New York—Taiwanese passport holder and Falun Gong practitioner Ms. Shao Yuhua was abducted by Chinese security agents on July 31, while visiting relatives in China’s Henan province and has not been heard from since. The Falun Dafa Information Center fears that she is at grave risk of torture and calls on the Taiwanese government to do its utmost to ensure Ms. Shao’s immediate release and safe return to Taiwan.

Ms. Shao, 56, was born in Nanyang, Henan province, but obtained a Taiwanese passport after marrying a Taiwanese citizen and resides in HsinChu Prefecture. She learned Falun Gong in Taiwan and has practiced it since December 2007. In early July, Ms. Shao traveled back to Nanyang with her 10-year-old daughter in order to visit her sister.

In the early morning of July 31, Ms. Shao reportedly received a phone call at her sister’s home from an unknown man requesting that she come downstairs. After she went down she did not return and has not been heard from since.

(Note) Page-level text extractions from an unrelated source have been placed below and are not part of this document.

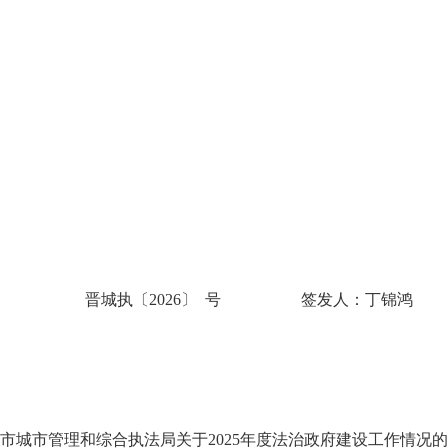
晋城
执
〔
202
6
〕
号
签发人：
丁锦鸿
市
城市管理和综合执法局关于
202
5
年度
法治政府建设
工作
情况的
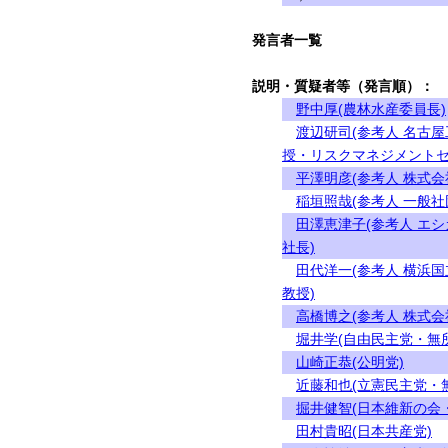
発言者一覧
説明・質疑者等（発言順）：
野中厚(農林水産委員長)
渡辺研司(参考人 名古
授・リスクマネジメントセ
平澤明彦(参考人 株式
稲垣照哉(参考人 一般
田澤恵津子(参考人 エ
社長)
田代洋一(参考人 横浜
教授)
高橋博之(参考人 株式
堀井学(自由民主党・無
山崎正恭(公明党)
近藤和也(立憲民主党・
掘井健智(日本維新の会
田村貴昭(日本共産党)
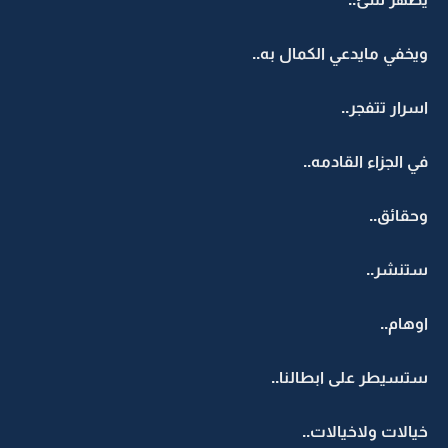
ويخفي مايدعي الكمال به..
اسرار تتفجر..
في الجزاء القادمه..
وحقائق..
ستنشر..
اوهام..
ستسيطر على ابطالنا..
خيالات ولاخيالات..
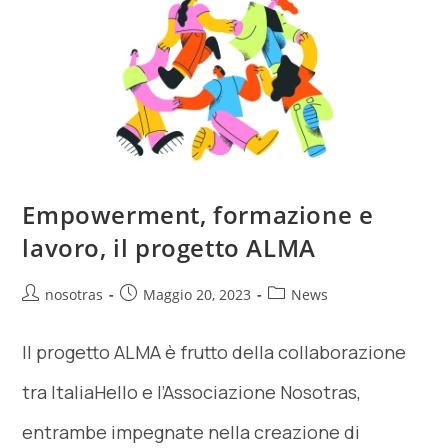
Empowerment, formazione e
lavoro, il progetto ALMA
nosotras
Maggio 20, 2023
News
Il progetto ALMA è frutto della collaborazione
tra ItaliaHello e l’Associazione Nosotras,
entrambe impegnate nella creazione di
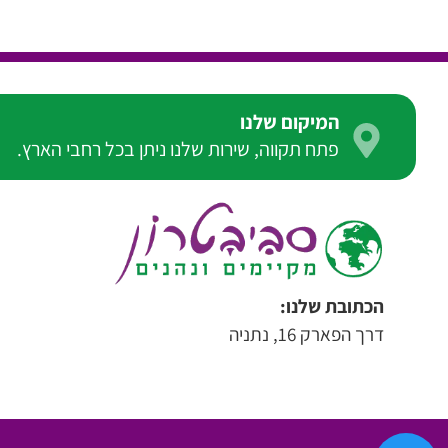
המיקום שלנו
פתח תקווה, שירות שלנו ניתן בכל רחבי הארץ.
הכתובת שלנו:
דרך הפארק 16, נתניה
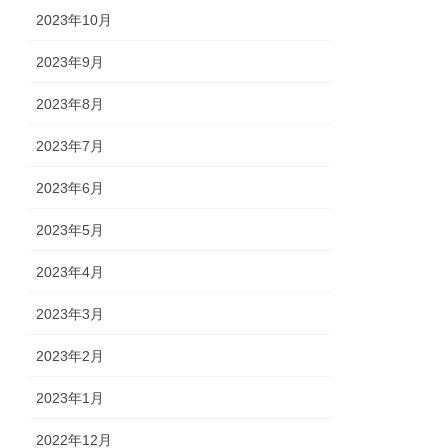
2023年10月
2023年9月
2023年8月
2023年7月
2023年6月
2023年5月
2023年4月
2023年3月
2023年2月
2023年1月
2022年12月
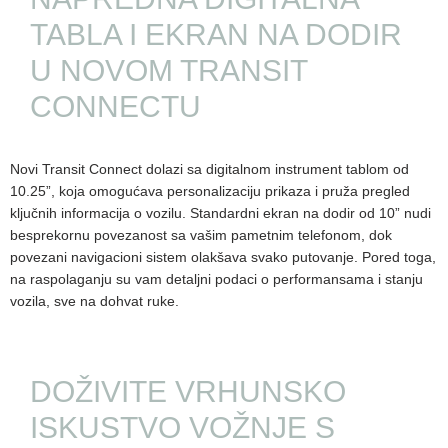
TABLA I EKRAN NA DODIR
U NOVOM TRANSIT
CONNECTU
Novi Transit Connect dolazi sa digitalnom instrument tablom od
10.25”, koja omogućava personalizaciju prikaza i pruža pregled
ključnih informacija o vozilu. Standardni ekran na dodir od 10” nudi
besprekornu povezanost sa vašim pametnim telefonom, dok
povezani navigacioni sistem olakšava svako putovanje. Pored toga,
na raspolaganju su vam detaljni podaci o performansama i stanju
vozila, sve na dohvat ruke.
DOŽIVITE VRHUNSKO
ISKUSTVO VOŽNJE S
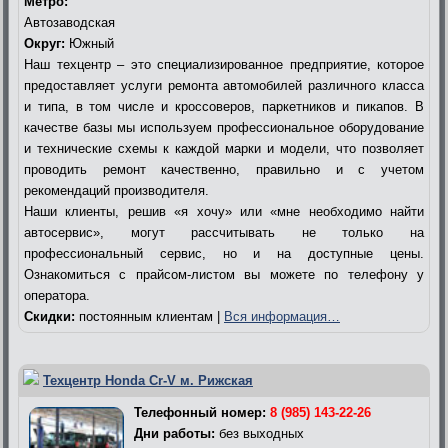
Метро:
Автозаводская
Округ:
Южный
Наш техцентр – это специализированное предприятие, которое
предоставляет услуги ремонта автомобилей различного класса
и типа, в том числе и кроссоверов, паркетников и пикапов. В
качестве базы мы используем профессиональное оборудование
и технические схемы к каждой марки и модели, что позволяет
проводить ремонт качественно, правильно и с учетом
рекомендаций производителя.
Наши клиенты, решив «я хочу» или «мне необходимо найти
автосервис», могут рассчитывать не только на
профессиональный сервис, но и на доступные цены.
Ознакомиться с прайсом-листом вы можете по телефону у
оператора.
Скидки:
постоянным клиентам |
Вся информация…
Техцентр Honda Cr-V м. Рижская
Телефонный номер:
8 (985) 143-22-26
Дни работы:
без выходных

“Ms. Shao had simply gone home to visit family and was abducted,” says Falun Dafa Information Center spokesperson Gail Rachlin. “Her case clearly demonstrates how anyone known to the authorities to be a Falun Gong practitioner is at risk, regardless of what passport they may hold.”

Later that same morning, several men identifying themselves as agents from the State Security Bureau entered Shao’s sister’s home and confiscated all of her belongings, including her luggage, money, and Taiwanese passport. Shao’s family members were reportedly told by security agents that the reason for her detention was her identity as a Falun Gong practitioner.

It is unclear how the Chinese authorities became aware that Ms. Shao practiced Falun Gong. According to friends in Taiwan, she had mentioned in passing during a phone conversation several days before her abduction that she had been doing the Falun Gong exercises and reading Falun Gong books privately at home. Her family suspects that the phone call may have been monitored by security forces, triggering her abduction.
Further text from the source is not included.